*** Data to examine Section Begins ***
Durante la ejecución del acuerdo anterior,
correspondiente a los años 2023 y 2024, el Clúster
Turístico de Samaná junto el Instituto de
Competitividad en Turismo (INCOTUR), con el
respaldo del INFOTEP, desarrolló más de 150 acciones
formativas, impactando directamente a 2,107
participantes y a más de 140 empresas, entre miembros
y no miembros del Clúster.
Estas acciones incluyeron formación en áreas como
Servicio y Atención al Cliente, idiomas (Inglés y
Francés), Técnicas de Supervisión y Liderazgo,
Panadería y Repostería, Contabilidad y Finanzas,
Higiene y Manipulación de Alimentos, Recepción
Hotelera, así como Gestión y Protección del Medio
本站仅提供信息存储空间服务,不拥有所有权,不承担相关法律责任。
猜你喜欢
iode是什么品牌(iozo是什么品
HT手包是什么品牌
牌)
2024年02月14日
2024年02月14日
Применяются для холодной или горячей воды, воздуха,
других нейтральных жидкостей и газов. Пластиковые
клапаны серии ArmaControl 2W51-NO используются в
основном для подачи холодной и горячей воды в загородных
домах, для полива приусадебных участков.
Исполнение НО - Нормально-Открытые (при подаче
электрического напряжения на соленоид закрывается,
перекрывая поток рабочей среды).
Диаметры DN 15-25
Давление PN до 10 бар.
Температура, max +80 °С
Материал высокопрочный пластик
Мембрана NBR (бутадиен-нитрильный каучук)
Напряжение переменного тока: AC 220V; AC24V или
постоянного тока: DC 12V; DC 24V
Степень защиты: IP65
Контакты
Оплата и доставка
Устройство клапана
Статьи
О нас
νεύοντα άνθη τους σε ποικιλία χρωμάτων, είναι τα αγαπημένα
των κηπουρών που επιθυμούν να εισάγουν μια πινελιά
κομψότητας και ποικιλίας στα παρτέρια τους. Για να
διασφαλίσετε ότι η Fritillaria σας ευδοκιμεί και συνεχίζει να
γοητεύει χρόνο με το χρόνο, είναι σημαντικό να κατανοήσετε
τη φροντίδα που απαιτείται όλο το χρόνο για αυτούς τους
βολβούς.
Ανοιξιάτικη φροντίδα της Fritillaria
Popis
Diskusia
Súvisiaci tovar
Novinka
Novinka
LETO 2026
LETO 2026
*** Data to examine Section Ends ***
- _Task objective_: Above are the entries. Quote exactly the lines from the one bearing "formativas, impactando directamente a 2,107" through the one bearing "электрического напряжения на".

- _Completed exercise_:
formativas, impactando directamente a 2,107
participantes y a más de 140 empresas, entre miembros
y no miembros del Clúster.
Estas acciones incluyeron formación en áreas como
Servicio y Atención al Cliente, idiomas (Inglés y
Francés), Técnicas de Supervisión y Liderazgo,
Panadería y Repostería, Contabilidad y Finanzas,
Higiene y Manipulación de Alimentos, Recepción
Hotelera, así como Gestión y Protección del Medio
本站仅提供信息存储空间服务,不拥有所有权,不承担相关法律责任。
猜你喜欢
iode是什么品牌(iozo是什么品
HT手包是什么品牌
牌)
2024年02月14日
2024年02月14日
Применяются для холодной или горячей воды, воздуха,
других нейтральных жидкостей и газов. Пластиковые
клапаны серии ArmaControl 2W51-NO используются в
основном для подачи холодной и горячей воды в загородных
домах, для полива приусадебных участков.
Исполнение НО - Нормально-Открытые (при подаче
электрического напряжения на соленоид закрывается,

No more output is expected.